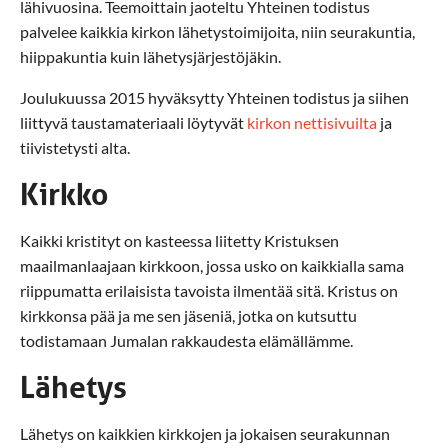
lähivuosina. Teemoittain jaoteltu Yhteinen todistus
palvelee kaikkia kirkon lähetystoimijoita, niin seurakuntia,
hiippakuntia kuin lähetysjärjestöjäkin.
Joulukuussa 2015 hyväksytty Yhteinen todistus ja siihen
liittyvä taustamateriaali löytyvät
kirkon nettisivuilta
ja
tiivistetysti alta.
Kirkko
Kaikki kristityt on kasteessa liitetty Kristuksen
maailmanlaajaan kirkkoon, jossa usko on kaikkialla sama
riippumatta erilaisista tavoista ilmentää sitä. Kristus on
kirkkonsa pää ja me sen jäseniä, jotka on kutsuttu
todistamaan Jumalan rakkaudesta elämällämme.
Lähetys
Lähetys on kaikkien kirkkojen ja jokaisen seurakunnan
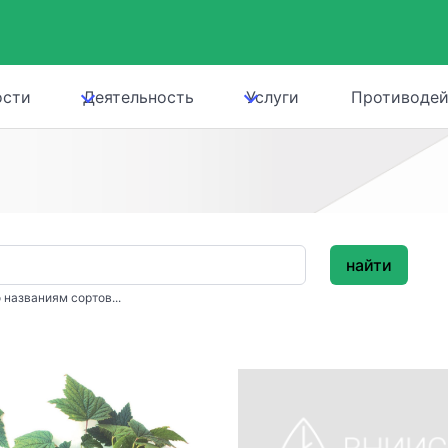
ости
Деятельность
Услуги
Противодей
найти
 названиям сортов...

*Assigned task*.
All of the records above are to be printed exactly, with every picture omitted.

*Solution*.
lähivuosina. Teemoittain jaoteltu Yhteinen todistus
palvelee kaikkia kirkon lähetystoimijoita, niin seurakuntia,
hiippakuntia kuin lähetysjärjestöjäkin.
Joulukuussa 2015 hyväksytty Yhteinen todistus ja siihen
liittyvä taustamateriaali löytyvät
kirkon nettisivuilta
ja
tiivistetysti alta.
Kirkko
Kaikki kristityt on kasteessa liitetty Kristuksen
maailmanlaajaan kirkkoon, jossa usko on kaikkialla sama
riippumatta erilaisista tavoista ilmentää sitä. Kristus on
kirkkonsa pää ja me sen jäseniä, jotka on kutsuttu
todistamaan Jumalan rakkaudesta elämällämme.
Lähetys
Lähetys on kaikkien kirkkojen ja jokaisen seurakunnan
ости
Деятельность
Услуги
Противодей
найти
 названиям сортов...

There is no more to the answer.